# I married my best friend on Friday



## katienaha (May 9, 2010)

Some of you know.. some of you know now.. I finally got married on Friday! Keane and I have been together for 7.5 years, since I was 18 and he was 20. We had a fantastic day with only our parents, siblings, and our 2 best friends as our witnesses, and our dog! My friend took our pictures, and we had dinner at the White Goose Bistro here in PG. It was a perfect day!


----------



## neven (May 15, 2010)

Congrats! !


----------



## Claudia (Apr 21, 2010)

Congratz again Katie, saw the pics on facebook too


----------



## davefrombc (Apr 21, 2010)

Congrats Katie.. I'm glad the weather and Nechako co-operated for you .


----------



## arash53 (Aug 13, 2011)

Congrats!


----------



## Diztrbd1 (Apr 21, 2010)

Congrats Katie!


----------



## CRS Fan (Apr 21, 2010)

Gongrats on your beuatiful day, Katie. Are you guys going anywhere to celebrate your special day.

Best Regards,

Stuart


----------



## mikebike (Sep 8, 2010)

Congradulations Katie,
I hope the next 60 years go well<G>


----------



## katienaha (May 9, 2010)

CRS Fan said:


> Gongrats on your beuatiful day, Katie. Are you guys going anywhere to celebrate your special day.
> 
> Best Regards,
> 
> Stuart


 No plans yet if we plan on going anywhere, but in 2 weekends we will be heading to Terrace to visit some friends, and I just won us 2 tickets to Hudson Bay Mountain in Smithers, so we will be going snowboarding out there likely in March. Otherwise, we may take a week and either kayak the Bowron Lake chain again, or maybe pick another kayak trip, like Stuart Lake, or the Crooked River from Summit Lake to McLeod lake. Not too sure yet!


----------



## Aquaman (Apr 21, 2010)

Having met you both....all I can say is your 2 of the luckiest people I know :bigsmile: congrats to you both! You guys were made for each other .... obviously :bigsmile:.


----------



## thefishwife (Apr 21, 2010)

Congrats to you both!!! The pictures are beautiful and you too, and you all look so extremely happy!!!!


----------



## effox (Apr 21, 2010)

Congrats on chaining each other down  BTW your hair looks absolutely wicked in those photos!

Cheers,
Chris


----------



## katienaha (May 9, 2010)

davefrombc said:


> Congrats Katie.. I'm glad the weather and Nechako co-operated for you .

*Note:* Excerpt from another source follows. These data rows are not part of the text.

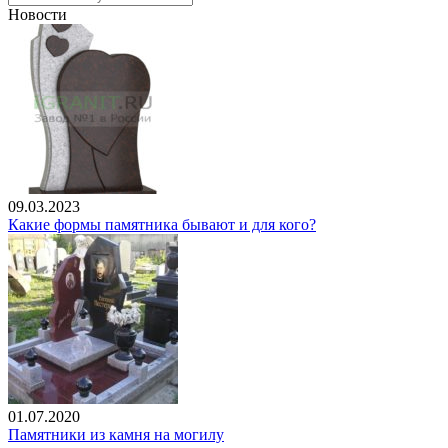
Новости
09.03.2023
Какие формы памятника бывают и для кого?
01.07.2020
Памятники из камня на могилу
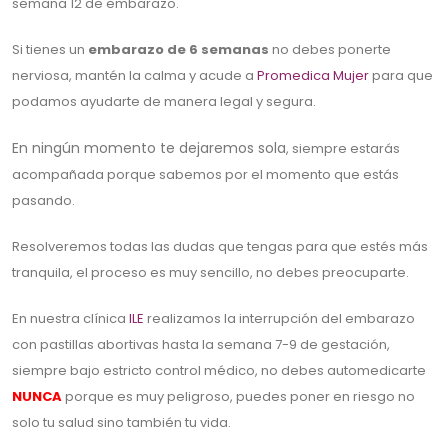
semana 12 de embarazo.
Si tienes un
embarazo de 6 semanas
no debes ponerte
nerviosa, mantén la calma y acude a
Promedica Mujer
para que
podamos ayudarte de manera legal y segura.
En ningún momento te dejaremos sola
, siempre estarás
acompañada porque sabemos por el momento que estás
pasando.
Resolveremos todas las dudas que tengas para que estés más
tranquila, el proceso es muy sencillo, no debes preocuparte.
En nuestra clínica
ILE
realizamos la interrupción del embarazo
con pastillas abortivas hasta la semana 7-9 de gestación,
siempre bajo estricto control médico, no debes automedicarte
NUNCA
porque es muy peligroso, puedes poner en riesgo no
solo tu salud sino también tu vida.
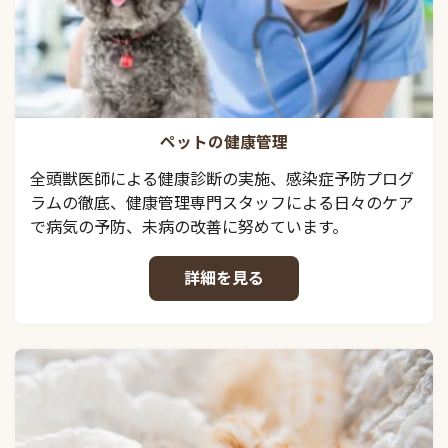
ペットの健康管理
全頭獣医師による健康診断の実施、感染症予防プログ
ラムの徹底、健康管理専門スタッフによる日々のケア
で病気の予防、未病の改善に努めています。
詳細を見る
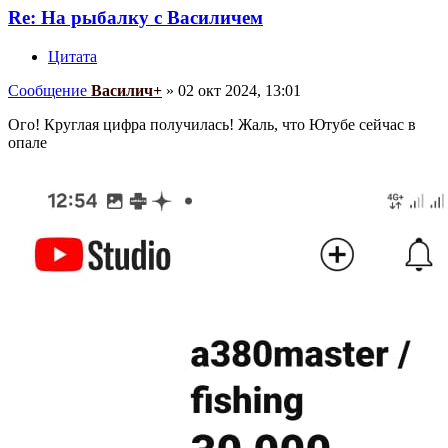
Re: На рыбалку с Василичем
Цитата
Сообщение
Василич+
»
02 окт 2024, 13:01
Ого! Круглая цифра получилась! Жаль, что Ютубе сейчас в
опале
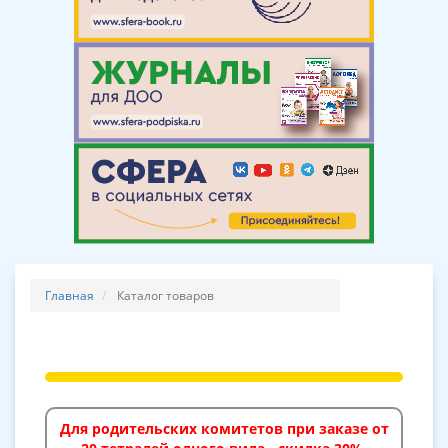
Главная
Каталог товаров
Для родительских комитетов при заказе от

Thanks dave! the Nechako SORT of cooperated for us. We were going to have the ceremony on the shore of the river, but due to the ice jam, there are huge piles of ice on the shore, so we chose the new bridge that was built over a channel of the Nechako that was washed out a couple years ago in the flood. The bridge is so beautiful!


----------



## katienaha (May 9, 2010)

effox said:


> Congrats on chaining each other down  BTW your hair looks absolutely wicked in those photos!
> 
> Cheers,
> Chris


thanks so much chris! I had a lot of professional help to get my hair lookin as fab as it did on friday, haha! I have been getting that particular cut and colour since about July and I just love it, and thanks to my amazing hairdresser, some fun tools and lots of hairspray she made it happen! (Keane claims he used a new razor that day, lol!)


----------



## effox (Apr 21, 2010)

He looks very handsome himself, I'm sure he was afraid you'd hurt him if he wasn't clean shaven, lmao!


----------



## SeaHorse_Fanatic (Apr 22, 2010)

Congrats and its always great to marry your bff.


----------



## Pamela (Apr 21, 2010)

Congratulations to you and Keane!


----------



## Ladayen (Aug 21, 2011)

As a married man, you have my condolences.... I mean congratulations


----------



## JohnnyAppleSnail (May 30, 2010)

Congrats and I also like Your Hair!


----------



## Arcteryx (Nov 23, 2011)

To the both of you I wish eternal happiness and a joy to last forever. Congratulations!


----------



## Elle (Oct 25, 2010)

Congratulations!


----------



## bigfry (Apr 21, 2010)

Congratulations!


----------



## djamm (Sep 25, 2010)

Congratulations,

May you have many wonderful years together!

Cheers


----------



## Morainy (Apr 21, 2010)

Warmest congratulations and best wishes, Katie. The two of you look so happy in the photos. Thank you for sharing your joy with us!


----------



## doogie (Nov 5, 2010)

Congrats....


----------



## Jasonator (Jul 12, 2011)

Good for you two!!
All the best for a wonderful future together!


----------



## roadrunner (Apr 25, 2010)

Congratulations!


----------



## bowman00 (Apr 27, 2010)

Congratulations!!!! All the best in the future


----------